Their trade networks were a major factor in the "great divergence" between Europe and the rest of the world.

They developed ocean going cargo ships from older Norse designs.

They made connections to Genoa and Portugal linking trade to the Mediterranean, hastening the spread of technology and the development of Portugal's naval technology.

They allowed the manufacturing centers of Flanders, France, Germany and England more access to natural resources like low impurity iron ore from Scandinavia and timber from the Baltic.

Their HQ was called a 'Kontor' and situated in Bergen.

You can tell when a city was part of the Hanseatic League because the coat of arms would incorperate the colours Red and White.

>double trips on a post about the Hansa
what a fucking waste

They won a war against the Eternal Anglo.
en.wikipedia.org/wiki/Anglo-Hanseatic_War

They also won one against the eternal Dane.

They erected nice buildings, founded cities and so-called kontors, trading posts in foreign cities.

Their ships were cool, too.

The Lufthansa airline was named after the Hanseatic League ("Air-Hansa" translated).

OP is also dub trips. And I found that interesting, I did not know that before.

...

>Their HQ was called a 'Kontor'
Nigger that just means office

Which king's flagship is meant?

In which language?

A textbook I read a while back theorized that the EU wasn't a revolutionary concept, but simply a natural evolution of the Hanseatic League and similar trade networks.


That's actually pretty clever.

German, and it's still in use.
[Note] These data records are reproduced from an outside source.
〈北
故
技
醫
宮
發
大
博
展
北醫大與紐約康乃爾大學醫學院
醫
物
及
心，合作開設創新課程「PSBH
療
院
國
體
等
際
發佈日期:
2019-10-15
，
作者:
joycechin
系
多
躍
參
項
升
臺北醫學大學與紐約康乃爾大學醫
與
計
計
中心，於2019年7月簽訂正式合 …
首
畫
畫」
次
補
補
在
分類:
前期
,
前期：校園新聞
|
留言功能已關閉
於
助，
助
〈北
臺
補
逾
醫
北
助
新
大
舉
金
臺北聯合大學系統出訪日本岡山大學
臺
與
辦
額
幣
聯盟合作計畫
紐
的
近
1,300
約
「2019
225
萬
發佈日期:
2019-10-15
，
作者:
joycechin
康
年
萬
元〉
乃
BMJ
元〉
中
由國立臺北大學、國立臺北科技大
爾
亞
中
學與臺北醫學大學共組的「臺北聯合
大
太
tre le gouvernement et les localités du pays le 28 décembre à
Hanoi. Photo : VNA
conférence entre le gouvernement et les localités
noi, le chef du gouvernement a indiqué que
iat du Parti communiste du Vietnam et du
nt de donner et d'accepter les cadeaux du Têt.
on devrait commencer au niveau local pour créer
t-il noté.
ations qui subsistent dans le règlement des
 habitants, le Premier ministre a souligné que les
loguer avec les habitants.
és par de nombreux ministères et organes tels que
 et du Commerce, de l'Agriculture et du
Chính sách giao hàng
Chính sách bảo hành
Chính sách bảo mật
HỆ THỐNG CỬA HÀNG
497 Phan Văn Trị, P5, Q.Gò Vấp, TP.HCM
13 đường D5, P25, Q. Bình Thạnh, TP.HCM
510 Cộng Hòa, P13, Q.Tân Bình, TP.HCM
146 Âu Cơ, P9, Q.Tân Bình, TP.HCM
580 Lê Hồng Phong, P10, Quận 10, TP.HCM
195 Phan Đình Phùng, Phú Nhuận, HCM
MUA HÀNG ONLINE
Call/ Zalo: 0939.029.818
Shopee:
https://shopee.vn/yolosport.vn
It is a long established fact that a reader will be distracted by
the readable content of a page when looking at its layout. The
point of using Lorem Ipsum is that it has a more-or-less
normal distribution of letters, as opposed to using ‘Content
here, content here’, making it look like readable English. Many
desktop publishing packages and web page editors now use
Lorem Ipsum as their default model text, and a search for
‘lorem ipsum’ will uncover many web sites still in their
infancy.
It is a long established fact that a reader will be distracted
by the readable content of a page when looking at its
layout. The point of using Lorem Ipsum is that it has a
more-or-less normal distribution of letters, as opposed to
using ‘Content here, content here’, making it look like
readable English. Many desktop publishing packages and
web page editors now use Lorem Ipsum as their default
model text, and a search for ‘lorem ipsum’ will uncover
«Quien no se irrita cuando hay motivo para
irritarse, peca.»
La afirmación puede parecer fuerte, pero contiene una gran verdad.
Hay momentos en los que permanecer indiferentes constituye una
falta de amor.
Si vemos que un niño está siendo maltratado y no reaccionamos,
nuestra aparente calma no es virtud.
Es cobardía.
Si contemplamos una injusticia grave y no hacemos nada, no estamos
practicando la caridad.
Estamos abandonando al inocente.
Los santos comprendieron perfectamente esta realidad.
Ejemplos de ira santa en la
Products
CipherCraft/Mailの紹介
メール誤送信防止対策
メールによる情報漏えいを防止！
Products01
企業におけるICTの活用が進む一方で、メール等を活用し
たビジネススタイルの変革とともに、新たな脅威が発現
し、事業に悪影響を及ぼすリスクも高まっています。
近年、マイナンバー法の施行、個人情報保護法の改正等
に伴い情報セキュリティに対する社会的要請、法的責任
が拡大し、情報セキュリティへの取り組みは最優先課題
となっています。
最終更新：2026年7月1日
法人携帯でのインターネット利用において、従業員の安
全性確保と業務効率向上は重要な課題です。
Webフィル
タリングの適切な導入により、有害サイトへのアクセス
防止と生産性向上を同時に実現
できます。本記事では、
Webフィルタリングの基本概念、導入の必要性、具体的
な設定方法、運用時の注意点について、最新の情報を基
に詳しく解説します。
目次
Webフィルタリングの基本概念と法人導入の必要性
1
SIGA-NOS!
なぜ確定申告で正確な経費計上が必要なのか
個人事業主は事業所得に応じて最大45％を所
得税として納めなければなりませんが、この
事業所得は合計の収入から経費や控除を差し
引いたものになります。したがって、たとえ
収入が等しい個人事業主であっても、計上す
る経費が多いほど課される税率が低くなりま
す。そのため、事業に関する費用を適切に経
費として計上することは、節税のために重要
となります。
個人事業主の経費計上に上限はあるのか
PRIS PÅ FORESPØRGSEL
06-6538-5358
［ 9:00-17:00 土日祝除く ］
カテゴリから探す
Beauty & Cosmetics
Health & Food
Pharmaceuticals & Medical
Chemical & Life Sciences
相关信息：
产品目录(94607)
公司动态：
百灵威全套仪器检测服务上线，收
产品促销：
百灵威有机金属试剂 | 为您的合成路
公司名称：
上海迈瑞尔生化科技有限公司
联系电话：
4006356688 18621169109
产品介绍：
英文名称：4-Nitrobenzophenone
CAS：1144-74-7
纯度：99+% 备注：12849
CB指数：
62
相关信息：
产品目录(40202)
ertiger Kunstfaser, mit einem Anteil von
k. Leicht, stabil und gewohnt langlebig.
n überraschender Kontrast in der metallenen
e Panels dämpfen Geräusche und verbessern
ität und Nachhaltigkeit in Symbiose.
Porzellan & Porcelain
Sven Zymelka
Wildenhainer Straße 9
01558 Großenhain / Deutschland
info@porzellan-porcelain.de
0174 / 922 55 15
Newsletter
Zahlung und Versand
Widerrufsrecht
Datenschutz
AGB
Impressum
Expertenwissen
It actually translates better to "counting office" or "(business) branch" and has taken a back seat to the more common word Büro.

Are you German? I am and afaik "Konto" doesn't mean office, but bank account. Never heard the word Kontor being used.

I don't know about the modern German, but in Dutch 'kantoor' means office.

What was the name of that ship, user?

>What was the name of that ship, user?
Adler von Lübeck
en.wikipedia.org/wiki/Adler_von_Lübeck

I'm American, but I study German. I just looked up Kontor in a dictionary and "counting office" came up as an archaic definition.
dict.cc/?s=Kontor

Thanks user. I assume meant bigger than the Swedish king's ship?

pic related is missing Bremen

A Hanse Kontor was warehouse, business facilities and living quarters for the merchants, so HQ is a fairly good description.
Kontor in German today is more or less anachronistic.
Other countries with Hanse history still use it for "office"

>t. german

Kontor is Plattduutsch/Low German you mongs

Anyone have book, or online reading recommendations for info about the Hanseatic League?

And does anyone know how relations were between cities that were part of the league?

In norwegian it means office.

In all Scandinavian languages it means office.

In german a "kontor" is a naval warehouse.